Singkat kata, mengikuti prinsip rukhsah atau mengambil hukum yang mudah (dalam hal ini menutup wajah adalah sunah) akan membuat orang terpeleset hingga megabaikan sesuatu yang pada dasarnya berhukum wajib (dalam hal ini menutup wajah adalah wajib), apabila masih belum ada *kondisi sosial keagamaan* yang bisa menjamin penerapan rukhsah itu tidak akan menjerumuskan orang pada pelanggaran terhadap hukum-hukum syariat. (*Kondisi sosial keagamaan* itu dalam hal ini mayoritas masyarakat adalah orang-orang saleh dan minimnya orang-orang fasik yang suka memandang wanita bukan mahram dengan syahwat).

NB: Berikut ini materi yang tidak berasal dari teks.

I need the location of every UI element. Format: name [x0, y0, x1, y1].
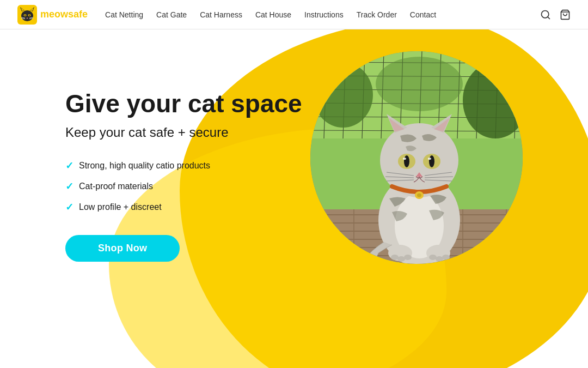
svg-point-9 [29, 14, 30, 16]
check-icon-2: ✓ [65, 180, 74, 192]
svg-point-39 [376, 57, 463, 111]
svg-point-69 [429, 155, 434, 167]
svg-point-70 [403, 158, 406, 160]
hero-content: Give your cat space Keep your cat safe +… [65, 89, 302, 262]
svg-point-56 [397, 256, 405, 262]
svg-point-68 [404, 155, 409, 167]
search-button[interactable] [540, 9, 551, 20]
brand-name: meowsafe [40, 9, 88, 20]
hero-section: Give your cat space Keep your cat safe +… [0, 29, 588, 368]
nav-cat-house[interactable]: Cat House [255, 10, 291, 19]
cart-button[interactable] [560, 9, 571, 20]
check-icon-1: ✓ [65, 160, 74, 172]
svg-line-14 [29, 19, 33, 19]
nav-cat-harness[interactable]: Cat Harness [200, 10, 242, 19]
nav-contact[interactable]: Contact [410, 10, 436, 19]
cart-icon [560, 9, 571, 20]
logo-icon [17, 5, 37, 25]
logo[interactable]: meowsafe [17, 5, 88, 25]
nav-cat-netting[interactable]: Cat Netting [105, 10, 143, 19]
svg-line-16 [548, 16, 550, 19]
feature-3: ✓ Low profile + discreet [65, 201, 302, 213]
feature-2: ✓ Cat-proof materials [65, 180, 302, 192]
features-list: ✓ Strong, high quality catio products ✓ … [65, 160, 302, 213]
cat-illustration [310, 51, 523, 264]
nav-instructions[interactable]: Instructions [304, 10, 344, 19]
navbar: meowsafe Cat Netting Cat Gate Cat Harnes… [0, 0, 588, 29]
cat-image-circle [310, 51, 523, 264]
nav-icons [540, 9, 571, 20]
feature-1: ✓ Strong, high quality catio products [65, 160, 302, 172]
check-icon-3: ✓ [65, 201, 74, 213]
hero-subtitle: Keep your cat safe + secure [65, 125, 302, 140]
svg-point-58 [429, 255, 437, 260]
nav-cat-gate[interactable]: Cat Gate [156, 10, 187, 19]
svg-point-8 [24, 14, 26, 16]
shop-now-button[interactable]: Shop Now [65, 235, 180, 262]
svg-point-57 [404, 255, 412, 260]
search-icon [540, 9, 551, 20]
svg-point-55 [391, 255, 399, 260]
svg-point-1 [21, 10, 33, 21]
nav-track-order[interactable]: Track Order [357, 10, 397, 19]
hero-title: Give your cat space [65, 89, 302, 118]
svg-point-80 [417, 194, 421, 197]
svg-point-71 [428, 158, 431, 160]
svg-line-12 [21, 19, 25, 19]
nav-links: Cat Netting Cat Gate Cat Harness Cat Hou… [105, 10, 540, 20]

Sungguh mengherankan jika ada sebagian orang yang hanya memberlakukan kaedah “hukum dapat berubah seiring perubahan zaman” untuk melepaskan diri dari kewajiban dan hukum yang memberatkan, namun pada waktu yang bersamaan mereka tidak memberlakukan kaedah itu jika ia menuntut pada keadaan yang sebaliknya; yakni meninggalkan hukum yang mudah karena tak sesuai dengan keadaan zaman, menuju hukum yang memberatkannya karena lebih sesuai dengan keadaan zaman.
Karena itu, saya (Syaikh Muhammad Sa’id Ramadan al-Buthi) tidak menemukan contoh yang lebih gamblang bagi mendesaknya penerapan kaedah “hukum dapat berubah seiring perubahan zaman” itu, melebihi kemendesakan untuk berpendapat wajibnya menutup wajah bagi orang perempuan, karena melihat zaman di mana kita berada saat ini, di mana acap kali terjadi keterpelesetan yang mestinya membuat kita semakin berhati-hati dalam melangkah, sambil memperhatikan betul di mana kaki kita berpijak, agar senantiasa sejalan dengan apa yang telah digariskan oleh Allah SWT. bagi umat Islam.
* Tulisan ini disadur dari Fiqhus-Sirah karya Syaikh al-Buthi (167-170) dengan beberapa penyesuaian.